-- Materials provided --
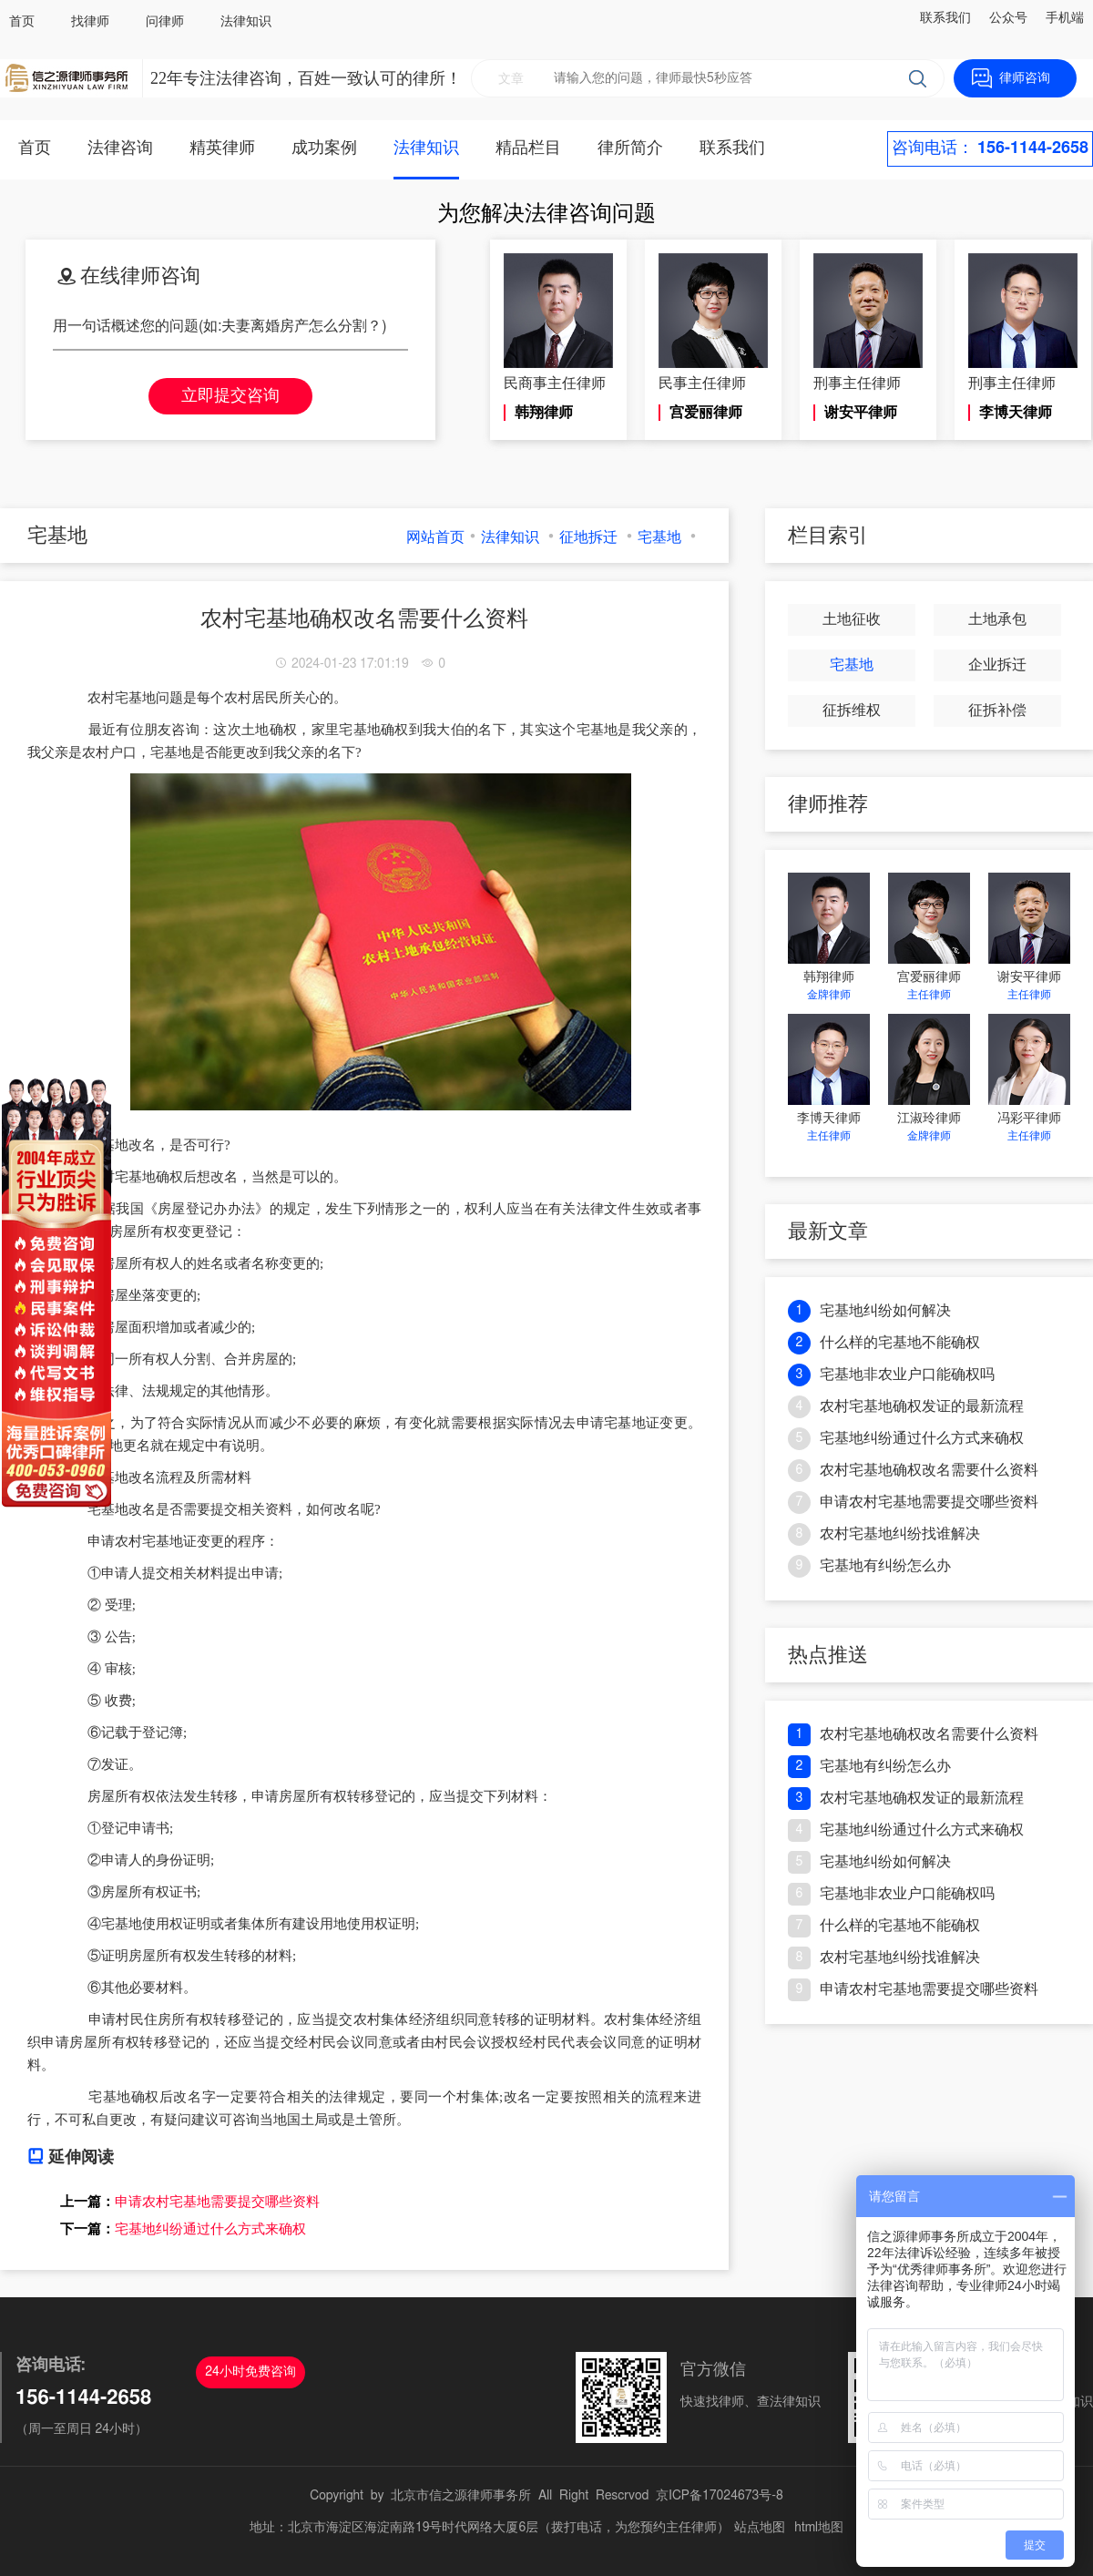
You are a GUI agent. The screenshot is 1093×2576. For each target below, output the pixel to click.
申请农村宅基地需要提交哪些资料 (217, 2201)
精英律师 (222, 148)
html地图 (818, 2527)
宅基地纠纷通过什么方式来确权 (210, 2229)
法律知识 (245, 21)
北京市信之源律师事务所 (461, 2495)
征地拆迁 (588, 537)
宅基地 (659, 537)
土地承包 (997, 619)
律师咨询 (1024, 78)
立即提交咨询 (230, 396)
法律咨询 (120, 148)
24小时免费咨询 (250, 2372)
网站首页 (435, 537)
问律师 (165, 21)
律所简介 (630, 148)
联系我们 (945, 18)
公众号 (1008, 18)
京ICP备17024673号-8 (719, 2495)
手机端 (1065, 18)
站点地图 (759, 2527)
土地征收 (851, 619)
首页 (22, 21)
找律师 (90, 21)
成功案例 (324, 148)
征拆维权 (851, 710)
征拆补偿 (997, 710)
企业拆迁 (997, 665)
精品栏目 (528, 148)
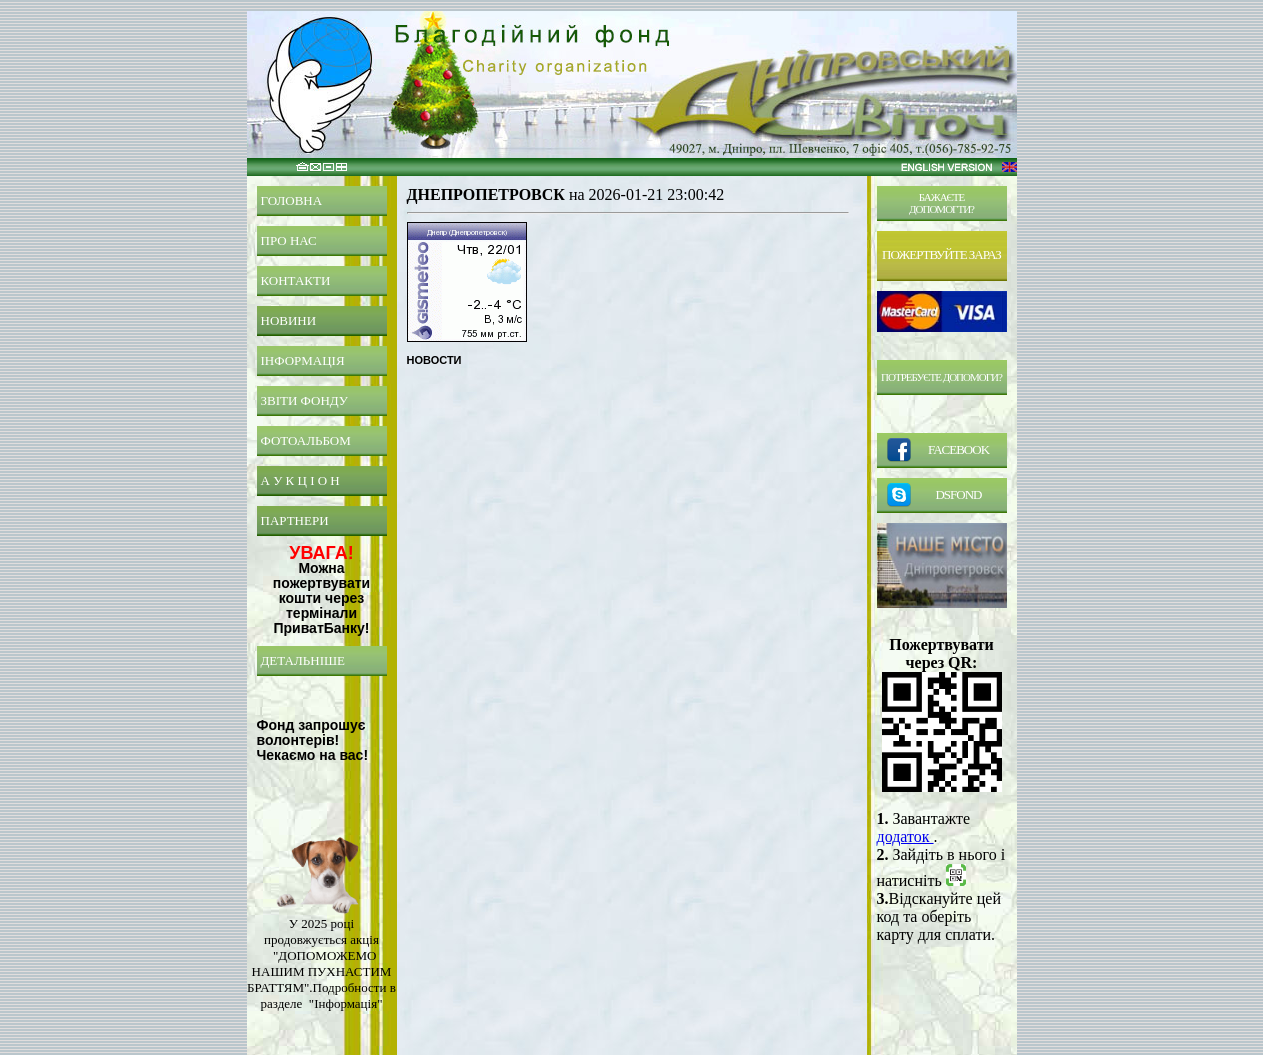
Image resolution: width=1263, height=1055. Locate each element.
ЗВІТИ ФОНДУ (305, 400)
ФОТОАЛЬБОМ (306, 440)
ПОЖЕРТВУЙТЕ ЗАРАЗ (941, 254)
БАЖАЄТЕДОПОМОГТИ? (941, 203)
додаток (905, 836)
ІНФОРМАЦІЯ (303, 360)
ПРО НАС (289, 240)
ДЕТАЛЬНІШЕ (303, 660)
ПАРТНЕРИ (295, 520)
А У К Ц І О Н (300, 480)
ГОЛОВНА (292, 200)
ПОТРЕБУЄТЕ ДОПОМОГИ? (941, 377)
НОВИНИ (289, 320)
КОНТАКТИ (296, 280)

-- Exercise prompt --
Please transcribe only the lines in the records above running from the line that has "土地承包 (997, 619)" through the line that has "首页 (22, 21)", both included, exactly as they appear.

-- Solution below --
土地承包 (997, 619)
律师咨询 (1024, 78)
立即提交咨询 (230, 396)
法律咨询 (120, 148)
24小时免费咨询 (250, 2372)
网站首页 (435, 537)
问律师 (165, 21)
律所简介 (630, 148)
联系我们 (945, 18)
公众号 (1008, 18)
京ICP备17024673号-8 (719, 2495)
手机端 (1065, 18)
站点地图 (759, 2527)
土地征收 (851, 619)
首页 (22, 21)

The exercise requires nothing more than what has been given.